Rich Gallagher, who accompanied him to the airport, went off to inquire whether the authorities were planning to give Perot a hard time. Gallagher had done this before. Together with an Iranian friend who worked for Pan Am, he walked through to passport control carrying Perot's passport. The Iranian explained that a VIP was coming through, and asked to clear the passport in advance. The official at the desk obligingly looked through the loose-leaf folder that contained the stop list and said there would be no problems for Mr. Perot. Gallagher returned with the good news.
Perot remained apprehensive. If they wanted to pick him up, they might be smart enough to lie to Gallagher.
Affable Bill Gayden, the president of EDS World, was flying in to take over direction of the negotiating team. Gayden had left Dallas for Tehran once before, but had turned back in Paris on hearing about Bunny Fleischaker's warning of more arrests to come. Now he, like Perot, had decided to risk it. By chance, his flight came in while Perot was waiting to leave, and they had an opportunity to talk.
In his suitcase Gayden had eight American passports belonging to EDS executives who looked vaguely like Paul or Bill.
Perot said: "I thought we were getting forged passports for them. Couldn't you find a way?"
"Yeah, we found a way," Gayden said. "If you need a passport in a hurry, you can take all the documentation down to the courthouse in Dallas; then they put everything in an envelope and you carry it to New Orleans, where they issue the passport. It's just a plain government envelope sealed with Scotch tape, so you could open it on the way to New Orleans, take out the photographs, replace them with photographs of Paul and Bill--which we have--reseal the envelope, and, bingo, you've got passports for Paul and Bill in false names. But it's against the law."
"So what did you do instead?"
"I told all the evacuees that I had to have their passports in order to get their belongings shipped over from Tehran. I got a hundred or two hundred passports, and I picked the best eight. I bogused up a letter from someone in the States to someone here in Tehran saying: 'Here are the passports you asked for us to return so you could deal with the immigration authorities,' just so that I've got a piece of paper to show if I'm asked why the hell I'm carrying eight passports."
"If Paul and Bill use those passports to cross a frontier, they'll be breaking the law anyway."
"If we get that far, we'll break the law."
Perot nodded. "It makes sense."
His flight was called. He said goodbye to Gayden and to Taylor, who had driven him to the airport and would take Gayden to the Hyatt. Then he went off to discover the truth about the stop list.
He went first through a "Passengers Only" gate, where his boarding pass was checked. He walked along a corridor to a booth where he paid a small sum as airport tax. Then, on his right, he saw a series of passport-control desks.

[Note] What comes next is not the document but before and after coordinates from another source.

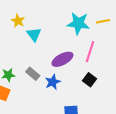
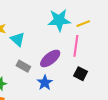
yellow line: (103, 21) -> (83, 24), moved
gray rectangle: (33, 74) -> (23, 66), moved

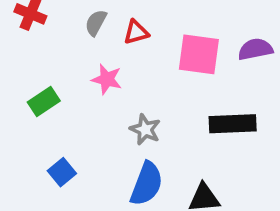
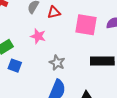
blue square: (62, 172) -> (15, 66), moved, turned -32

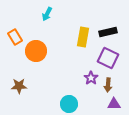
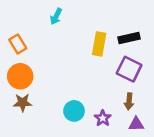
orange circle: (36, 51) -> (20, 76), moved
purple star: (91, 78) -> (103, 118), moved
cyan circle: (69, 104) -> (74, 111), moved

Here the stop list was kept.
One of the desks was manned by a girl who was absorbed in a paperback book. Perot approached her. He handed over his passport and a yellow exit form. The form had his name at the top.
The girl took the yellow sheet, opened his passport, stamped it, and handed it back without looking at him. She returned to her book immediately.
Perot walked into the departure lounge.
The flight was delayed.
He sat down. He was on tenterhooks. At any moment the girl could finish her book, or just get bored with it, and start checking the stop list against the names on the yellow forms. Then, he imagined, they would come for him, the police or the military or Dadgar's investigators, and he would go to jail, and Margot would be like Ruthie and Emily, not knowing whether she would ever see her husband again.
He checked the departures board every few seconds: it just said
He sat on the edge of his chair for the first hour.
Then he began to feel resigned. If they were going to catch him, they would, and there was nothing he could do about it. He started to read a magazine. Over the next hour he read everything in his briefcase. Then he started talking to the man sitting next to him. Perot learned that the man was an English engineer working in Iran on a project for a large British company. They chatted for a while, then swapped magazines.
In a few hours, Perot thought, I'll be in a beautiful hotel suite with Margot--or in an Iranian jail. He pushed the thought from his mind.
Lunchtime went by, and the afternoon wore on. He began to believe they were not going to come for him.
The flight was finally called at six o'clock.
Perot stood up. If they come for me now ...
He joined the crowd and approached the departure gate. There was a security check. He was frisked, and waved through.
I've almost made it, he thought as he boarded the plane. He sat between two fat people in an economy seat--it was an all-economy flight. I think I've made it.
The doors were closed and the plane began to move.